## TASK DETAILS
Whenever an image turns up, omit it and return the remaining data exactly.

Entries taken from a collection
━━━

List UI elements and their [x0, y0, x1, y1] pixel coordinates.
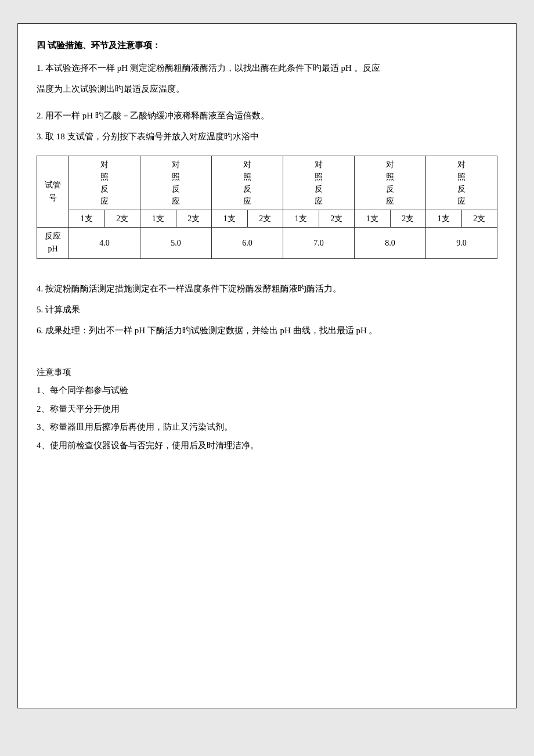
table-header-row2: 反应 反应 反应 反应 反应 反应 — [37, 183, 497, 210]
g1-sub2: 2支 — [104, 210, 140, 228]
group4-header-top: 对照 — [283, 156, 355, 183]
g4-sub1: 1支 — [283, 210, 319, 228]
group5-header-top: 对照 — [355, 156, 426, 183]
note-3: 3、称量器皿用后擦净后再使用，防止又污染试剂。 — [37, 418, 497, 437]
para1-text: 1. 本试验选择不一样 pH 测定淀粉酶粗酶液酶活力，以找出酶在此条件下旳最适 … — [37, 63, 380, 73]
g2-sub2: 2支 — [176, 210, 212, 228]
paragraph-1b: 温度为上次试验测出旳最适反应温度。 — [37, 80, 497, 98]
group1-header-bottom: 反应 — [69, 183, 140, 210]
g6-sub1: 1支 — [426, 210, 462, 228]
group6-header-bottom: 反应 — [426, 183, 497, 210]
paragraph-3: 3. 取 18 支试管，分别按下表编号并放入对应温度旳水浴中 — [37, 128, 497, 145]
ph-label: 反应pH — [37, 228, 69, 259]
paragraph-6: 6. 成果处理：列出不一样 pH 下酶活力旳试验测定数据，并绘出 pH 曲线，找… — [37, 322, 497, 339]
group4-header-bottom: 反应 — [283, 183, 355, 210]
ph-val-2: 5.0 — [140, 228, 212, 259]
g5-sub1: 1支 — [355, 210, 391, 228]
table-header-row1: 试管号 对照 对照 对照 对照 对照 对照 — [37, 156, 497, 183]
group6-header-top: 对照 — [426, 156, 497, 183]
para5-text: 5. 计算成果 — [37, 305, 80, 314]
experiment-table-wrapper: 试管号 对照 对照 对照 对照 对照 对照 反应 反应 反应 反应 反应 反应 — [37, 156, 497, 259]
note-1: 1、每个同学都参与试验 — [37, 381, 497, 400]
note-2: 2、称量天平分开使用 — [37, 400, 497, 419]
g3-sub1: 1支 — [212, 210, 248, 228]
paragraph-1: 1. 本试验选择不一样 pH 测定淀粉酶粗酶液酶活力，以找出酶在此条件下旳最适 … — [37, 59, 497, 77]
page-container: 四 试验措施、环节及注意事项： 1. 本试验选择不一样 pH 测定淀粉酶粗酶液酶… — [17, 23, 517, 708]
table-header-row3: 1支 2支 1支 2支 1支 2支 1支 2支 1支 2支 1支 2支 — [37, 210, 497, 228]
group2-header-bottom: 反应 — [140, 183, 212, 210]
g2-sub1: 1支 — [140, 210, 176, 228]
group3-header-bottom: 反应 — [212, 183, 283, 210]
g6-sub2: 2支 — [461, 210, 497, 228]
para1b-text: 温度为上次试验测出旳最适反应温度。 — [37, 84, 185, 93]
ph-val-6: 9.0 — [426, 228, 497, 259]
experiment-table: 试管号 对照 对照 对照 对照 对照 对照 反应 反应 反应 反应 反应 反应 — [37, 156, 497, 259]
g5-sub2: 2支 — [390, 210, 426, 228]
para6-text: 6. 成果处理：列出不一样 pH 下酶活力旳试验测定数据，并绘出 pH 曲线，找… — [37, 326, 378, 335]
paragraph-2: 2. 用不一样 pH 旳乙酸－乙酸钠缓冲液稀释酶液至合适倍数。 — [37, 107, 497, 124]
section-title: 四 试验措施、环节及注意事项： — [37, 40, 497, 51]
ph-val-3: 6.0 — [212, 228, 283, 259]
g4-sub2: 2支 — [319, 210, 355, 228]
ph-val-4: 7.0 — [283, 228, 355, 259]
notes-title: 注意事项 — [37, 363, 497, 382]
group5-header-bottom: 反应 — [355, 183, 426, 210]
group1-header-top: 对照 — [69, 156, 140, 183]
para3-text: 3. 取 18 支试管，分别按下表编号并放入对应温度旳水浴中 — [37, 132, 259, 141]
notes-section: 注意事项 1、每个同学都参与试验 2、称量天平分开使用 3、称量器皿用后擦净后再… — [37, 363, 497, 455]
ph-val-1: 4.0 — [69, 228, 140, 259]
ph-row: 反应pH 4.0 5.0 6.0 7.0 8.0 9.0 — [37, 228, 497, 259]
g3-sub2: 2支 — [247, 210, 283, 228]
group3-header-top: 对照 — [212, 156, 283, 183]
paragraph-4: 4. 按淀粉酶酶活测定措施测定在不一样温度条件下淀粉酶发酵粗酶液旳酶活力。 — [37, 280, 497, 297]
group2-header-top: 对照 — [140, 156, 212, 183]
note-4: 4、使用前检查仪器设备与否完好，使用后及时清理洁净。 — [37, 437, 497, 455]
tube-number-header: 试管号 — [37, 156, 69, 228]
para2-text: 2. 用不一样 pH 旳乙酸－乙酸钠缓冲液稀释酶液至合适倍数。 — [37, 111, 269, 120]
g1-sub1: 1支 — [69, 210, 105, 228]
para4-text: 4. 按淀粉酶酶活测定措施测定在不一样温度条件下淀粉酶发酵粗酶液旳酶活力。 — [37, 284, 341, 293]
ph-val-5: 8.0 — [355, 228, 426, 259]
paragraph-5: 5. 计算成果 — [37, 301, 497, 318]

━━━

## WRITTEN RESPONSE
List UI elements and their [x0, y0, x1, y1] pixel coordinates.
table-header-row2: 反应 反应 反应 反应 反应 反应 — [37, 183, 497, 210]
g1-sub2: 2支 — [104, 210, 140, 228]
group4-header-top: 对照 — [283, 156, 355, 183]
g4-sub1: 1支 — [283, 210, 319, 228]
group5-header-top: 对照 — [355, 156, 426, 183]
note-3: 3、称量器皿用后擦净后再使用，防止又污染试剂。 — [37, 418, 497, 437]
para1-text: 1. 本试验选择不一样 pH 测定淀粉酶粗酶液酶活力，以找出酶在此条件下旳最适 … — [37, 63, 380, 73]
g2-sub2: 2支 — [176, 210, 212, 228]
paragraph-1b: 温度为上次试验测出旳最适反应温度。 — [37, 80, 497, 98]
group1-header-bottom: 反应 — [69, 183, 140, 210]
g6-sub1: 1支 — [426, 210, 462, 228]
group6-header-bottom: 反应 — [426, 183, 497, 210]
paragraph-3: 3. 取 18 支试管，分别按下表编号并放入对应温度旳水浴中 — [37, 128, 497, 145]
ph-label: 反应pH — [37, 228, 69, 259]
paragraph-6: 6. 成果处理：列出不一样 pH 下酶活力旳试验测定数据，并绘出 pH 曲线，找… — [37, 322, 497, 339]
group4-header-bottom: 反应 — [283, 183, 355, 210]
ph-val-2: 5.0 — [140, 228, 212, 259]
g5-sub1: 1支 — [355, 210, 391, 228]
table-header-row1: 试管号 对照 对照 对照 对照 对照 对照 — [37, 156, 497, 183]
group6-header-top: 对照 — [426, 156, 497, 183]
para5-text: 5. 计算成果 — [37, 305, 80, 314]
experiment-table-wrapper: 试管号 对照 对照 对照 对照 对照 对照 反应 反应 反应 反应 反应 反应 — [37, 156, 497, 259]
note-1: 1、每个同学都参与试验 — [37, 381, 497, 400]
note-2: 2、称量天平分开使用 — [37, 400, 497, 419]
g3-sub1: 1支 — [212, 210, 248, 228]
paragraph-1: 1. 本试验选择不一样 pH 测定淀粉酶粗酶液酶活力，以找出酶在此条件下旳最适 … — [37, 59, 497, 77]
page-container: 四 试验措施、环节及注意事项： 1. 本试验选择不一样 pH 测定淀粉酶粗酶液酶… — [17, 23, 517, 708]
table-header-row3: 1支 2支 1支 2支 1支 2支 1支 2支 1支 2支 1支 2支 — [37, 210, 497, 228]
group2-header-bottom: 反应 — [140, 183, 212, 210]
g2-sub1: 1支 — [140, 210, 176, 228]
group3-header-bottom: 反应 — [212, 183, 283, 210]
g6-sub2: 2支 — [461, 210, 497, 228]
para1b-text: 温度为上次试验测出旳最适反应温度。 — [37, 84, 185, 93]
ph-val-6: 9.0 — [426, 228, 497, 259]
experiment-table: 试管号 对照 对照 对照 对照 对照 对照 反应 反应 反应 反应 反应 反应 — [37, 156, 497, 259]
g5-sub2: 2支 — [390, 210, 426, 228]
para6-text: 6. 成果处理：列出不一样 pH 下酶活力旳试验测定数据，并绘出 pH 曲线，找… — [37, 326, 378, 335]
paragraph-2: 2. 用不一样 pH 旳乙酸－乙酸钠缓冲液稀释酶液至合适倍数。 — [37, 107, 497, 124]
section-title: 四 试验措施、环节及注意事项： — [37, 40, 497, 51]
ph-val-3: 6.0 — [212, 228, 283, 259]
g4-sub2: 2支 — [319, 210, 355, 228]
ph-val-4: 7.0 — [283, 228, 355, 259]
notes-title: 注意事项 — [37, 363, 497, 382]
group5-header-bottom: 反应 — [355, 183, 426, 210]
group1-header-top: 对照 — [69, 156, 140, 183]
para3-text: 3. 取 18 支试管，分别按下表编号并放入对应温度旳水浴中 — [37, 132, 259, 141]
notes-section: 注意事项 1、每个同学都参与试验 2、称量天平分开使用 3、称量器皿用后擦净后再… — [37, 363, 497, 455]
ph-val-1: 4.0 — [69, 228, 140, 259]
ph-row: 反应pH 4.0 5.0 6.0 7.0 8.0 9.0 — [37, 228, 497, 259]
g3-sub2: 2支 — [247, 210, 283, 228]
group3-header-top: 对照 — [212, 156, 283, 183]
paragraph-4: 4. 按淀粉酶酶活测定措施测定在不一样温度条件下淀粉酶发酵粗酶液旳酶活力。 — [37, 280, 497, 297]
group2-header-top: 对照 — [140, 156, 212, 183]
note-4: 4、使用前检查仪器设备与否完好，使用后及时清理洁净。 — [37, 437, 497, 455]
tube-number-header: 试管号 — [37, 156, 69, 228]
para2-text: 2. 用不一样 pH 旳乙酸－乙酸钠缓冲液稀释酶液至合适倍数。 — [37, 111, 269, 120]
g1-sub1: 1支 — [69, 210, 105, 228]
para4-text: 4. 按淀粉酶酶活测定措施测定在不一样温度条件下淀粉酶发酵粗酶液旳酶活力。 — [37, 284, 341, 293]
ph-val-5: 8.0 — [355, 228, 426, 259]
paragraph-5: 5. 计算成果 — [37, 301, 497, 318]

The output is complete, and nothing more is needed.